**Task objective**
Quote all of the data that follows exactly as written, skipping the images.

**Source data**
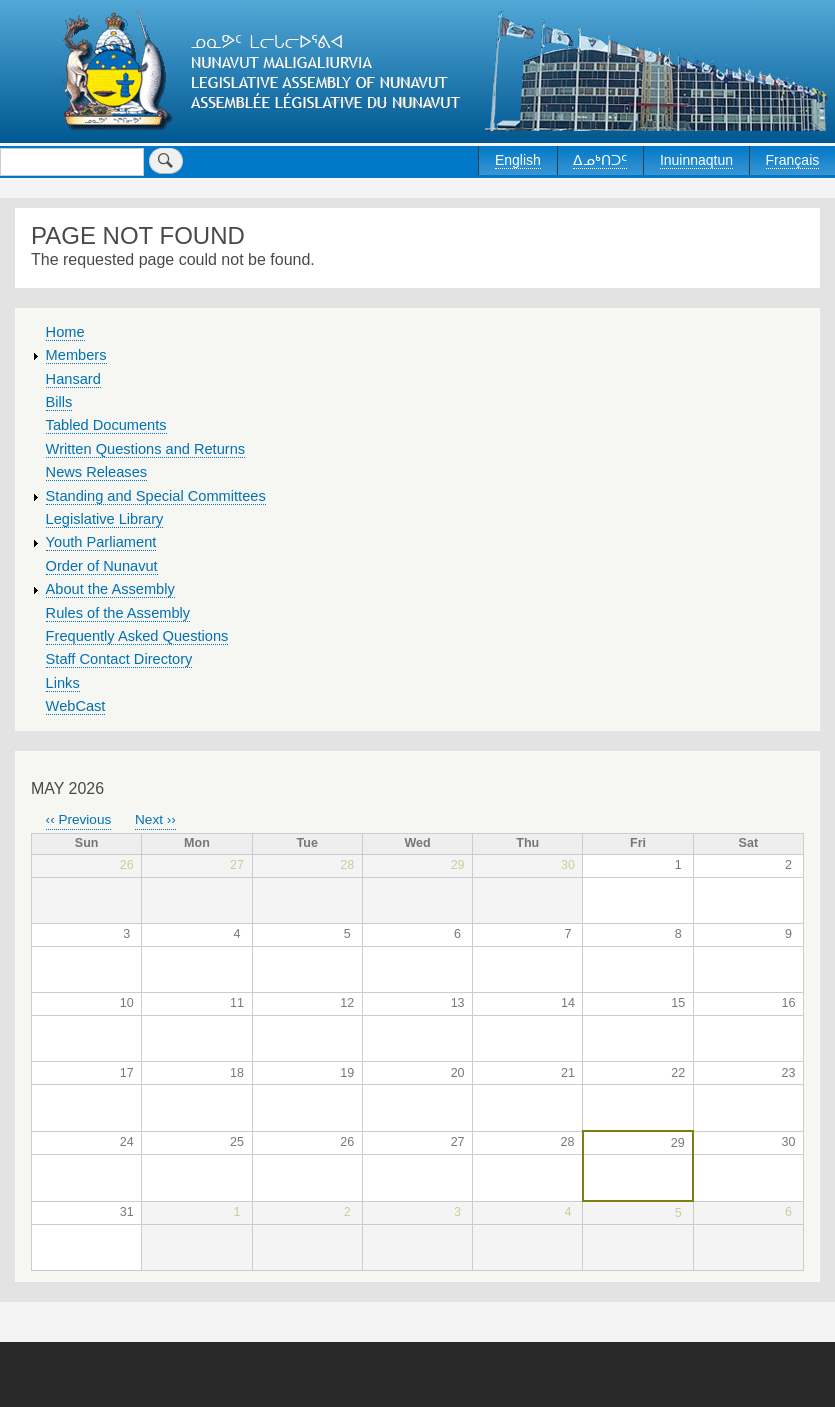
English (518, 160)
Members (76, 355)
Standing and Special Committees (156, 496)
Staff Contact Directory (119, 659)
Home (65, 332)
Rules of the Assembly (118, 613)
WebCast (76, 706)
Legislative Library (105, 519)
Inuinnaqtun (696, 160)
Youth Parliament (101, 542)
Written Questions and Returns (146, 449)
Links (63, 683)
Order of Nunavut (102, 566)
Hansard (73, 379)
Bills (59, 402)
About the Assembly (110, 589)
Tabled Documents (106, 425)
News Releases (97, 472)
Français (793, 160)
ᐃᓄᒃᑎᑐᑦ (600, 160)
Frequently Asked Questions (137, 636)
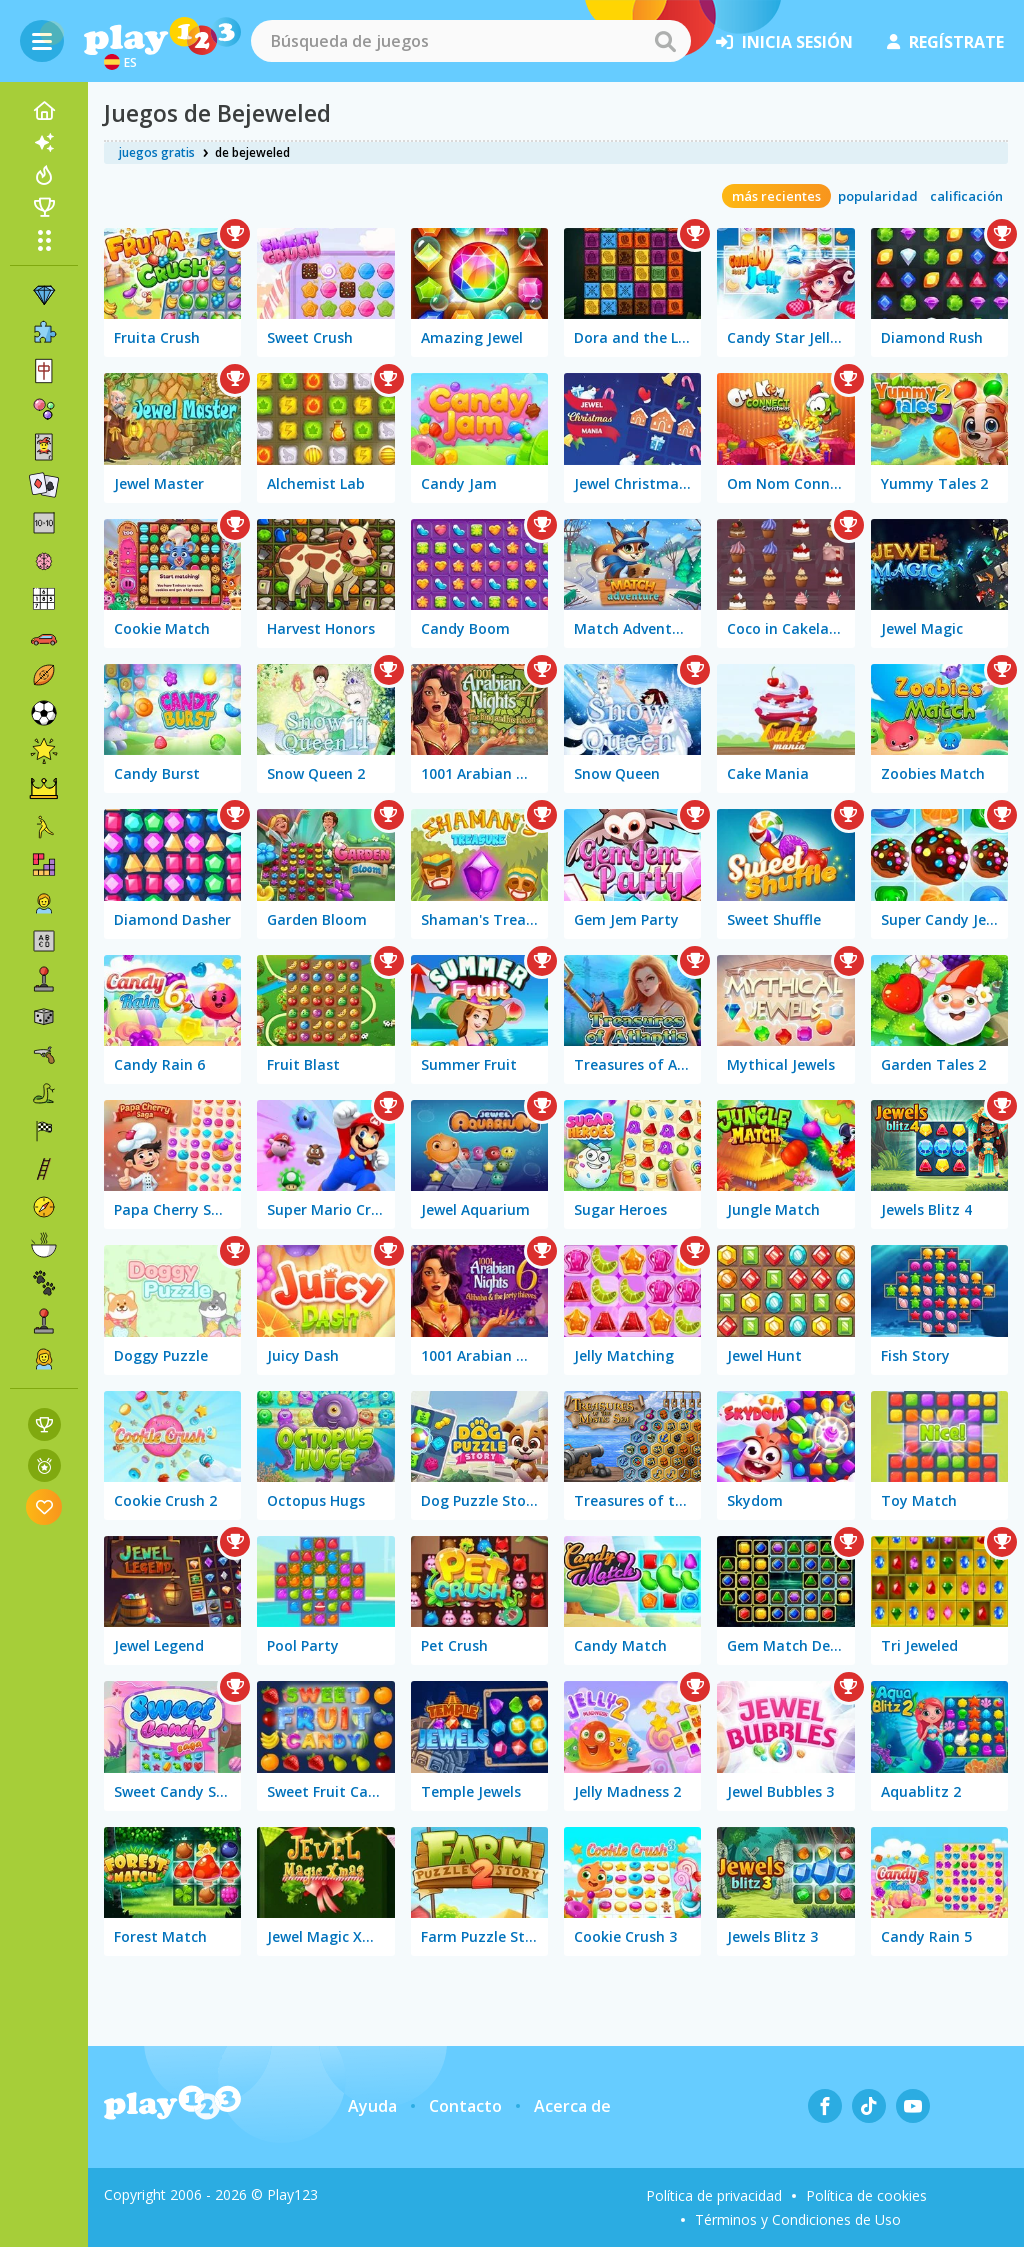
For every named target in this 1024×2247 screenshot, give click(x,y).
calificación (966, 196)
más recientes (776, 196)
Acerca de (572, 2106)
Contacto (465, 2106)
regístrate (945, 42)
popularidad (878, 196)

**Result**
English (518, 160)
Members (76, 355)
Standing and Special Committees (156, 496)
Staff Contact Directory (119, 659)
Home (65, 332)
Rules of the Assembly (118, 613)
WebCast (76, 706)
Legislative Library (105, 519)
Inuinnaqtun (696, 160)
Youth Parliament (101, 542)
Written Questions and Returns (146, 449)
Links (63, 683)
Order of Nunavut (102, 566)
Hansard (73, 379)
Bills (59, 402)
About the Assembly (110, 589)
Tabled Documents (106, 425)
News Releases (97, 472)
Français (793, 160)
ᐃᓄᒃᑎᑐᑦ (600, 160)
Frequently Asked Questions (137, 636)
For every named target in this 1024×2247 screenshot, give click(x,y).
calificación (966, 196)
más recientes (776, 196)
Acerca de (572, 2106)
Contacto (465, 2106)
regístrate (945, 42)
popularidad (878, 196)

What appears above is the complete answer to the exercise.